## ENTRIES SHOWN
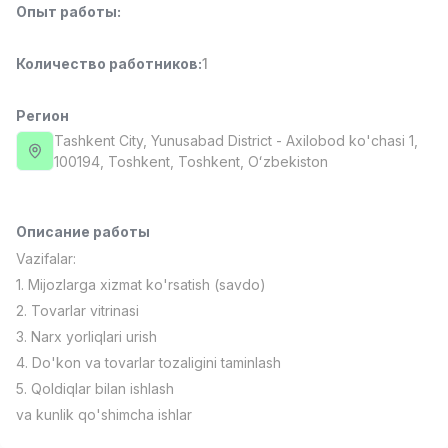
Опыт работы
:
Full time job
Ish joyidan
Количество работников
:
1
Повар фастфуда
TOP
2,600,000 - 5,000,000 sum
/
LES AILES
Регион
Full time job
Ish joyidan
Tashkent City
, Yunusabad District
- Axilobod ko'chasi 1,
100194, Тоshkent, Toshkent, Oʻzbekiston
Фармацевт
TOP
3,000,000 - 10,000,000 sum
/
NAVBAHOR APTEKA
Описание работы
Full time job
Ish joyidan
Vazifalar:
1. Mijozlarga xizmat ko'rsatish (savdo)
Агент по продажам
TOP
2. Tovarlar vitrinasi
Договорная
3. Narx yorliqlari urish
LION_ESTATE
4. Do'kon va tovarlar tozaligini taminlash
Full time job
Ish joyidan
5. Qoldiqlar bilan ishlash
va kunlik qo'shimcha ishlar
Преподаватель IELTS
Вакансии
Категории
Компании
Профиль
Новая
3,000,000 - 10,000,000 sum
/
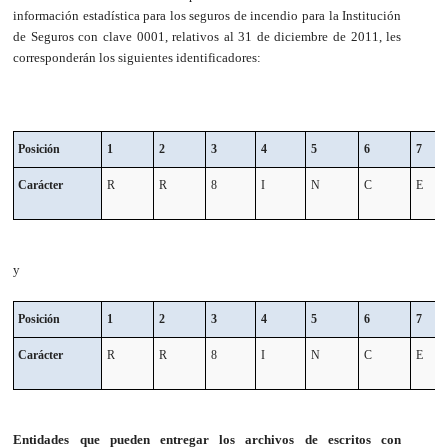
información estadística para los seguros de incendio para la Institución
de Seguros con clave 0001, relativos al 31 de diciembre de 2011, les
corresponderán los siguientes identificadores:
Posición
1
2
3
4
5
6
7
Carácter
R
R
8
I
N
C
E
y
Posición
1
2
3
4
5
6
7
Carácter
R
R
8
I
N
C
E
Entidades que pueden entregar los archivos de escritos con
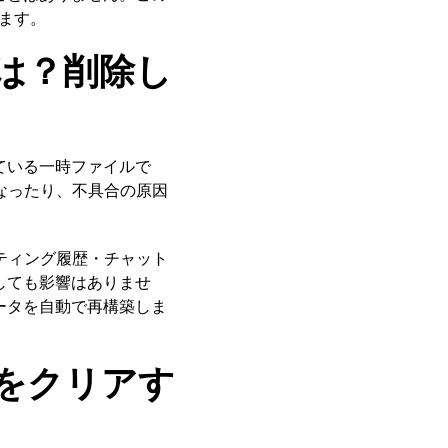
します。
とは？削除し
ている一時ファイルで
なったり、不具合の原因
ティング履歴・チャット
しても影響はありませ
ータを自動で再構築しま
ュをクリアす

---

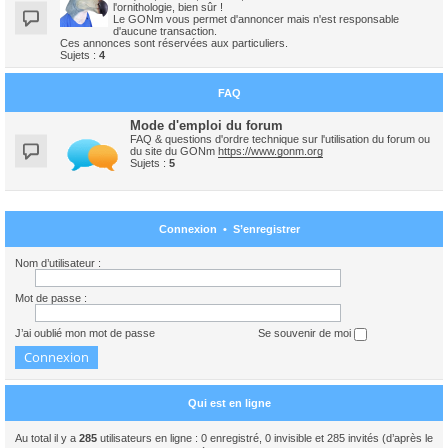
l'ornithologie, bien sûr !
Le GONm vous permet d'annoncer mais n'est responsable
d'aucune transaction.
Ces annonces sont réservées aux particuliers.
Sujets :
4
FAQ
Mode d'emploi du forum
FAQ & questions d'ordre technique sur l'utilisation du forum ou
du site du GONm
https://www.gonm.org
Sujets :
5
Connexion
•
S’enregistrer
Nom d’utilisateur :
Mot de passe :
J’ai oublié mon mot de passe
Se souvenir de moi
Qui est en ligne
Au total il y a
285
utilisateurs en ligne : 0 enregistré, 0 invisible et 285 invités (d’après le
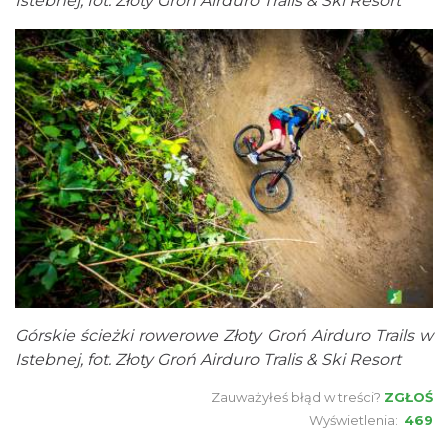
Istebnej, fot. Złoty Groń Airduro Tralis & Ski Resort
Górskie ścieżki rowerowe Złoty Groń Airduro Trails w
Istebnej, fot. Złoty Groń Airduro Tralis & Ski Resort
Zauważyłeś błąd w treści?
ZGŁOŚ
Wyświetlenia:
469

---

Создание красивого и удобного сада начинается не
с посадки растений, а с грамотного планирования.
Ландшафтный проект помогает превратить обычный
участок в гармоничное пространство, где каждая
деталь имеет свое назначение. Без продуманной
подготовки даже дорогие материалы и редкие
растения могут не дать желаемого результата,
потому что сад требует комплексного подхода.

## TASK REQUIREMENTS
Copy out each line of the material above that holds the word "passe".

## ANSWER AREA
Mot de passe :
J’ai oublié mon mot de passe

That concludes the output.